Women-Owned Small Business

By November 2, 2012November 4th, 2016Blog, Small Biz

By: Susan VanEpps

Did you know – As of April 2011, there is both a federal and a state initiative running for the benefit of women-owned small businesses? For the nearly one-third of all businesses in Loudoun that are majority-owned and operated by women, the federal 8(m) Women-Owned Small Business program and the Virginia Small, Women-owned and Minority-owned program are providing tangible benefits. Learn about each here.

The 8(m) Women-Owned Small Business Federal Contract Program was enacted in 2011 to help boost contracts awarded to women-owned companies.  For the first time, federal government contracting officers will be able to set aside specific contracts, with a goal of awarding five percent of all contracting dollars to either WOSBs or EDWOSBs – women-owned, or economically disadvantaged women-owned small businesses. The program targets 83 industry areas  where women are currently underrepresented, thereby significantly increasing the chances a WOSB will win contracts in these areas.

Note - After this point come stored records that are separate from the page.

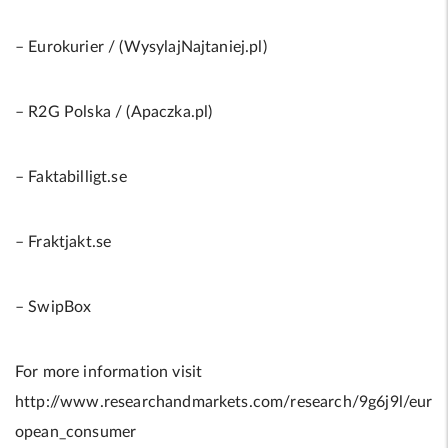
– Eurokurier / (WysylajNajtaniej.pl)
– R2G Polska / (Apaczka.pl)
– Faktabilligt.se
– Fraktjakt.se
– SwipBox
For more information visit
http://www.researchandmarkets.com/research/9g6j9l/eur
opean_consumer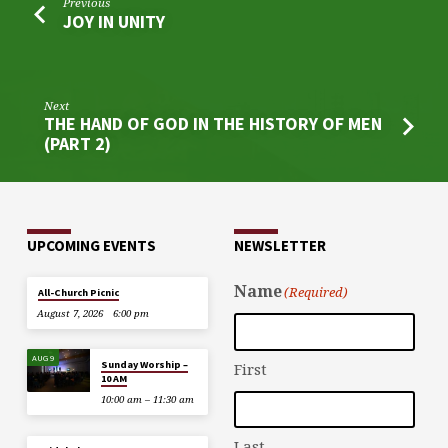
Previous
JOY IN UNITY
Next
THE HAND OF GOD IN THE HISTORY OF MEN
(PART 2)
UPCOMING EVENTS
NEWSLETTER
Name
(Required)
All-Church Picnic
August 7, 2026
6:00 pm
AUG 9
Sunday Worship –
First
10 AM
10:00 am – 11:30 am
Last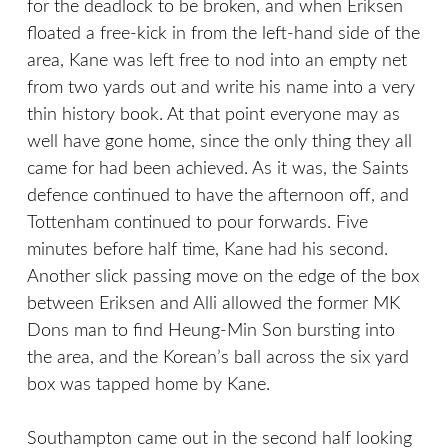
for the deadlock to be broken, and when Eriksen
floated a free-kick in from the left-hand side of the
area, Kane was left free to nod into an empty net
from two yards out and write his name into a very
thin history book. At that point everyone may as
well have gone home, since the only thing they all
came for had been achieved. As it was, the Saints
defence continued to have the afternoon off, and
Tottenham continued to pour forwards. Five
minutes before half time, Kane had his second.
Another slick passing move on the edge of the box
between Eriksen and Alli allowed the former MK
Dons man to find Heung-Min Son bursting into
the area, and the Korean’s ball across the six yard
box was tapped home by Kane.
Southampton came out in the second half looking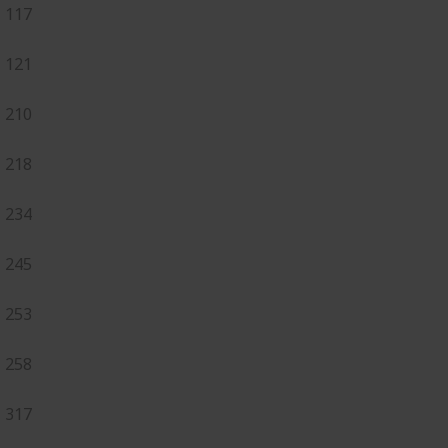
117
121
210
218
234
245
253
258
317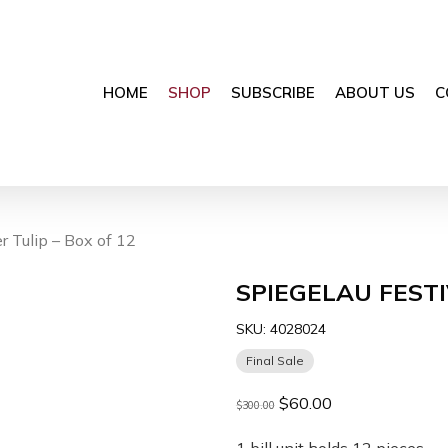
HOME
SHOP
SUBSCRIBE
ABOUT US
C
 Tulip – Box of 12
SPIEGELAU FESTI
SKU:
4028024
Final Sale
Original
Current
$
60.00
$
300.00
price
price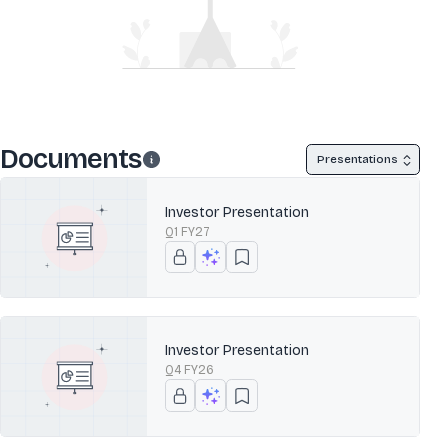
Documents
Presentations
Investor Presentation
Q1 FY27
Investor Presentation
Q4 FY26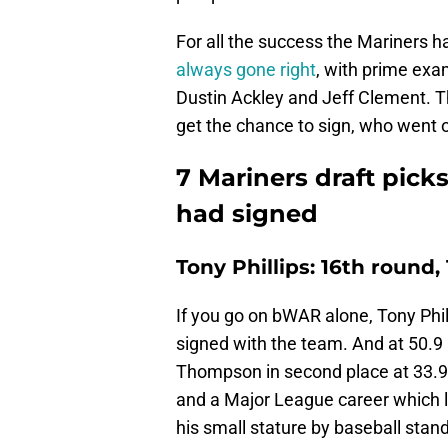
For all the success the Mariners h
always gone right
, with prime exam
Dustin Ackley and Jeff Clement. T
get the chance to sign, who went 
7 Mariners draft pick
had signed
Tony Phillips: 16th round,
If you go on bWAR alone, Tony Phill
signed with the team. And at 50.9 i
Thompson in second place at 33.9. 
and a Major League career which la
his small stature by baseball stan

“As we continue to look to small businesses to grow, create jobs and lead America into the future, women-owned businesses will play a key role,” explained Small Business Administration Administrator Karen Mills. “That’s why providing them with all the tools necessary to compete for and win federal contracts is so important.”

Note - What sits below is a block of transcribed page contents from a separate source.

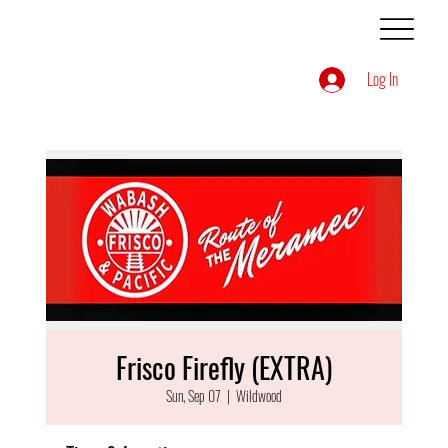
Log In
Frisco Firefly (EXTRA)
Sun, Sep 07
  |  
Wildwood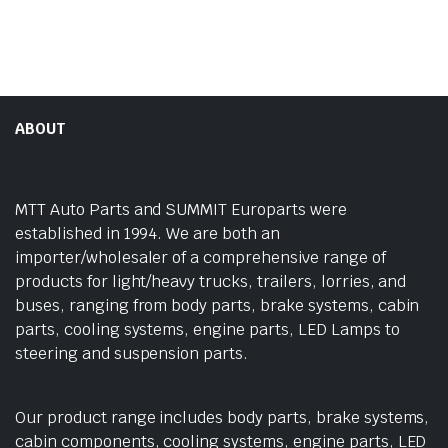
ABOUT
MTT Auto Parts and SUMMIT Europarts were
established in 1994. We are both an
importer/wholesaler of a comprehensive range of
products for light/heavy trucks, trailers, lorries, and
buses, ranging from body parts, brake systems, cabin
parts, cooling systems, engine parts, LED Lamps to
steering and suspension parts.
Our product range includes body parts, brake systems,
cabin components, cooling systems, engine parts, LED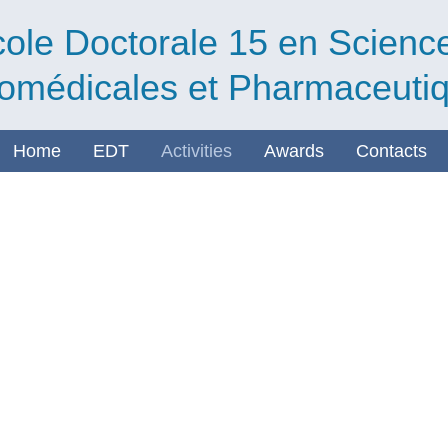
ole Doctorale 15 en Scienc
omédicales et Pharmaceuti
Home
EDT
Activities
Awards
Contacts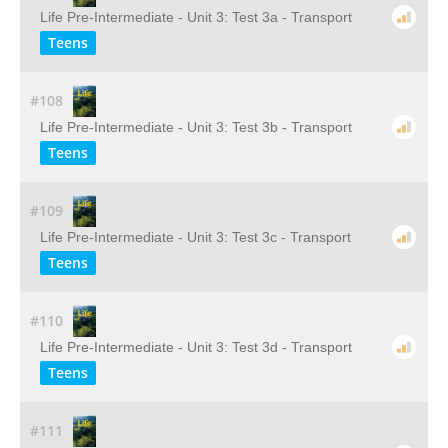
Life Pre-Intermediate - Unit 3: Test 3a - Transport
Teens
#108
Life Pre-Intermediate - Unit 3: Test 3b - Transport
Teens
#109
Life Pre-Intermediate - Unit 3: Test 3c - Transport
Teens
#110
Life Pre-Intermediate - Unit 3: Test 3d - Transport
Teens
#111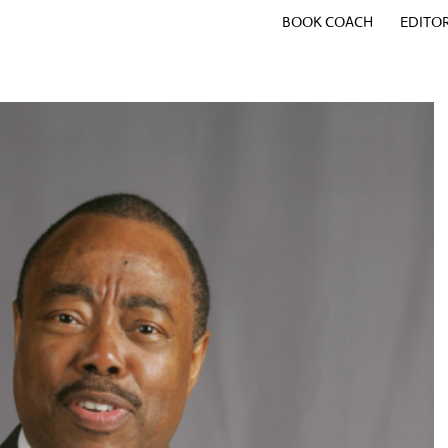
BOOK COACH
EDITO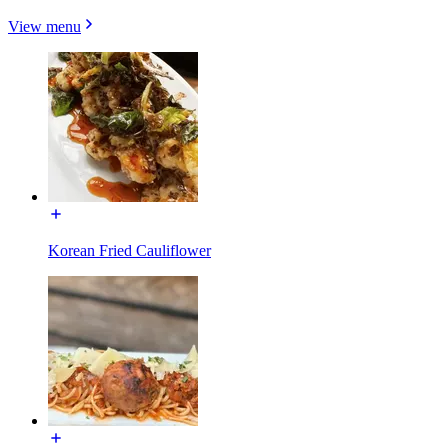
View menu
Korean Fried Cauliflower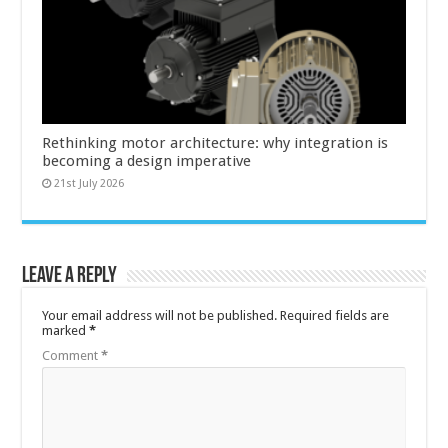
Rethinking motor architecture: why integration is
becoming a design imperative
21st July 2026
Leave a Reply
Your email address will not be published.
Required fields are
marked
*
Comment
*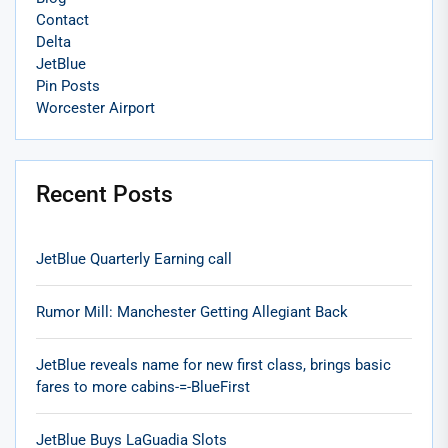
Contact
Delta
JetBlue
Pin Posts
Worcester Airport
Recent Posts
JetBlue Quarterly Earning call
Rumor Mill: Manchester Getting Allegiant Back
JetBlue reveals name for new first class, brings basic
fares to more cabins-=-BlueFirst
JetBlue Buys LaGuadia Slots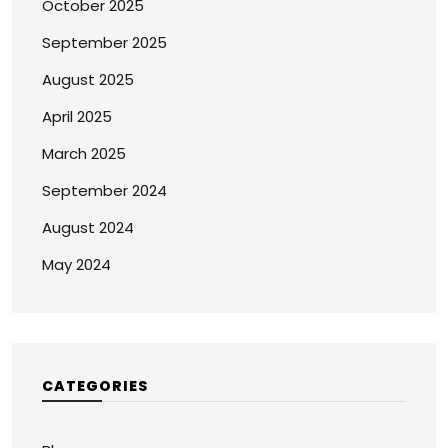
October 2025
September 2025
August 2025
April 2025
March 2025
September 2024
August 2024
May 2024
CATEGORIES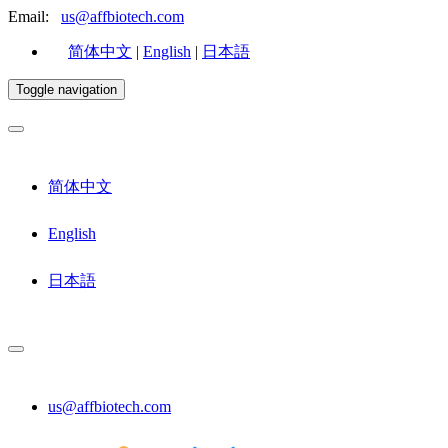
Email:
us@affbiotech.com
简体中文
|
English
|
日本語
Toggle navigation
简体中文
English
日本語
us@affbiotech.com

Loudoun business leader Kristina Bouweiri agrees. Bouweiri is president and CEO of Dulles-based Reston Limousine, one of the largest women-owned businesses in Loudoun, and is the founder of the Sterling Women networking group for businesses. “Reston Limousine applauds the federal efforts to launch the new WOSB certification process,” said Kristina, adding that any efforts to promote women-owned small businesses are valuable steps for women entrepreneurs.

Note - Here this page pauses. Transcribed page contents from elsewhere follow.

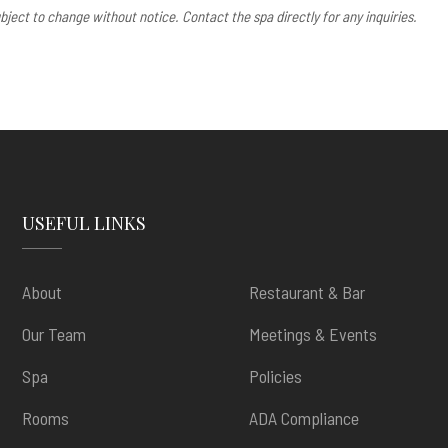
bject to change without notice. Contact the spa directly for any inquiries.
USEFUL LINKS
About
Restaurant & Bar
Our Team
Meetings & Events
Spa
Policies
Rooms
ADA Compliance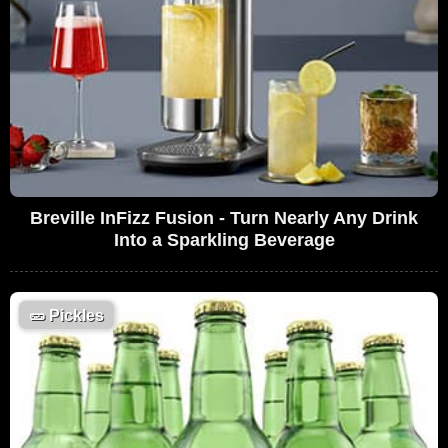
Breville InFizz Fusion - Turn Nearly Any Drink
Into a Sparkling Beverage
🥒
Pickles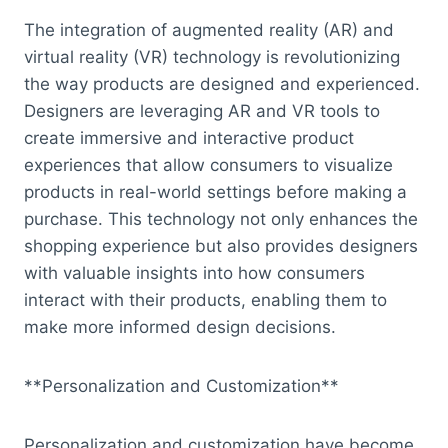
The integration of augmented reality (AR) and
virtual reality (VR) technology is revolutionizing
the way products are designed and experienced.
Designers are leveraging AR and VR tools to
create immersive and interactive product
experiences that allow consumers to visualize
products in real-world settings before making a
purchase. This technology not only enhances the
shopping experience but also provides designers
with valuable insights into how consumers
interact with their products, enabling them to
make more informed design decisions.
**Personalization and Customization**
Personalization and customization have become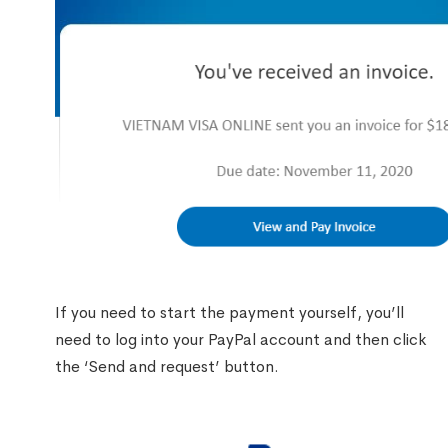
If you need to start the payment yourself, you’ll
need to log into your PayPal account and then click
the ‘Send and request’ button.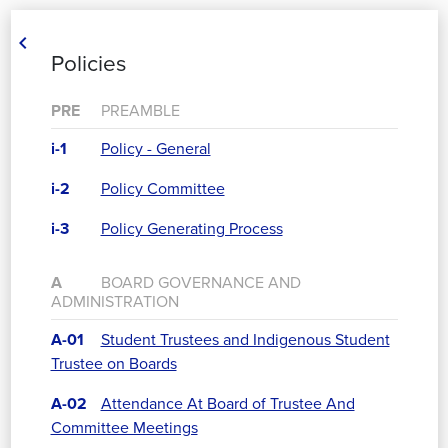

Policies
PRE
PREAMBLE
i-1
Policy - General
i-2
Policy Committee
i-3
Policy Generating Process
A
BOARD GOVERNANCE AND
ADMINISTRATION
A-01
Student Trustees and Indigenous Student
Trustee on Boards
A-02
Attendance At Board of Trustee And
Committee Meetings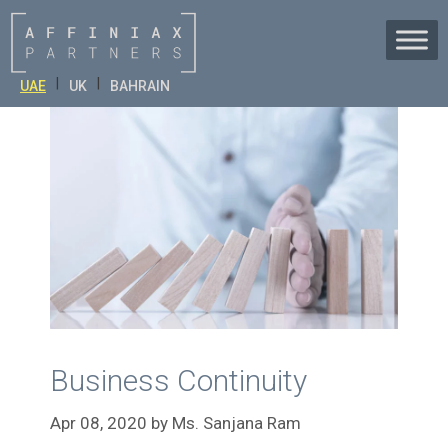
Skip
to
content
|
|
UAE
UK
BAHRAIN
Business Continuity
Apr 08, 2020
by
Ms. Sanjana Ram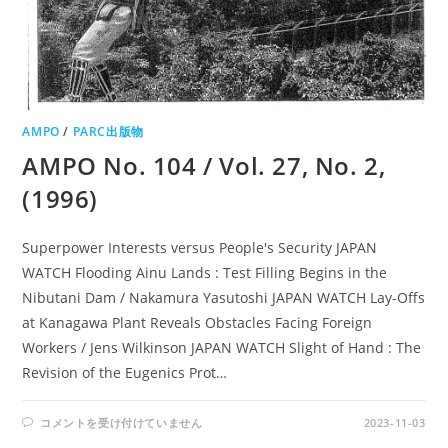
AMPO
/
PARC出版物
AMPO No. 104 / Vol. 27, No. 2,
(1996)
Superpower Interests versus People's Security JAPAN
WATCH Flooding Ainu Lands : Test Filling Begins in the
Nibutani Dam / Nakamura Yasutoshi JAPAN WATCH Lay-Offs
at Kanagawa Plant Reveals Obstacles Facing Foreign
Workers / Jens Wilkinson JAPAN WATCH Slight of Hand : The
Revision of the Eugenics Prot…
AMPO
コメントを受け付けていません
2023-11-03
NO.
104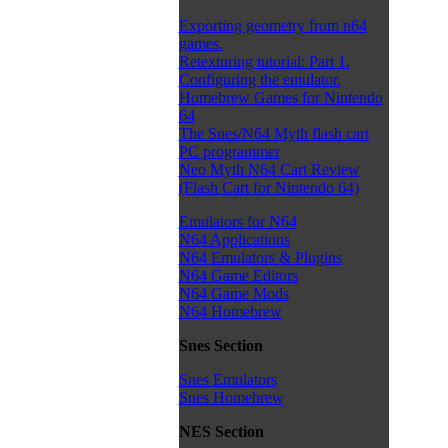
Exporting geometry from n64
games.
Retexturing tutorial: Part 1.
Configuring the emulator.
Homebrew Games for Nintendo
64
The Snes/N64 Myth flash cart
PC programmer
Neo Myth N64 Cart Review
(Flash Cart for Nintendo 64)
Emulators for N64
N64 Applications
N64 Emulators & Plugins
N64 Game Editors
N64 Game Mods
N64 Homebrew
Snes Section
Snes Emulators
Snes Homebrew
NES Section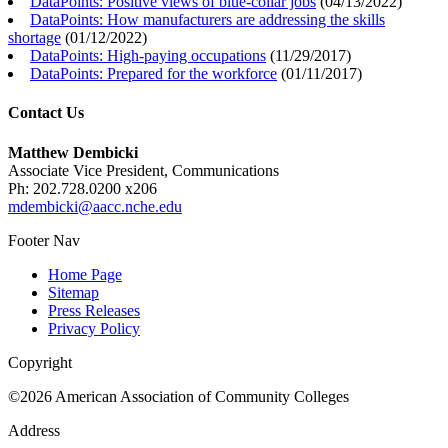
DataPoints: Positive views of blue-collar jobs
(
04/13/2022
)
DataPoints: How manufacturers are addressing the skills
shortage
(
01/12/2022
)
DataPoints: High-paying occupations
(
11/29/2017
)
DataPoints: Prepared for the workforce
(
01/11/2017
)
Contact Us
Matthew Dembicki
Associate Vice President, Communications
Ph: 202.728.0200 x206
mdembicki@aacc.nche.edu
Footer Nav
Home Page
Sitemap
Press Releases
Privacy Policy
Copyright
©2026 American Association of Community Colleges
Address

Businesses need to either comply with self-certification requirements, or become certified through one of four SBA-approved national organizations. Details on certification requirements and application procedures are online. Key requirements are that the business:

  • Meets small business size standards for the primary NAICS code and contract.
  • Is at least 51 percent unconditionally and directly owned by women who are U.S. citizens.
  • Have a female owner who holds the highest officer position, works full-time during normal working hours, manages the day-to-day operations, and makes the long-term decisions for the business.

Meanwhile, small, women-owned and minority-owned (SWaM) businesses have been targeted for Virginia state government set asides since 2006.  At that time, the governor set forth the goal that forty percent of all Virginia state government purchases would come from SWaM-certified companies. The SWaM certification process for women-owned companies requires 51 percent ownership and control by women, 250 or fewer employees, and average annual gross receipts of $10 million or less.

Becoming SWaM certified allows businesses to be listed in the state’s SWaM Vendor Directory, which is used by state procurement officials to locate SWaM certified vendors. Some of the benefits that only SWaM small businesses may receive are set-aside contracts for competition only among small businesses, purchases awarded to SWaMs who are not the lowest-priced or highest-ranked bidder, and single-source contract eligibility for work below $5,000.

For local customer relations firm CEO Elaine Peppers, the SWaM process was easy and has provided additional unanticipated benefits.

“I tell others that the SWaM certification is the easiest system I have ever seen. It walks you through the process online and asks you questions, and after you send in your documents, within three weeks you receive an email telling you you’re certified.”

In addition, says Peppers, one of the key benefits for her business is access to the state’s eVA online procurement system. The award-winning eVA program allows for targeted emailing to SWaM companies eligible for state contracts, saving time and increasing the efficiency of contract searches.

“The customer service for the program is great,” she adds. “They have also designed reports where you can go in and see which company won a state contract, and read information on the contract itself.” The information has proved to be very useful for Peppers, who has more than 15 years of experience in government contracting.

Answers to frequent questions about the SWaM program are available from the Virginia Department of Minority Business Enterprise.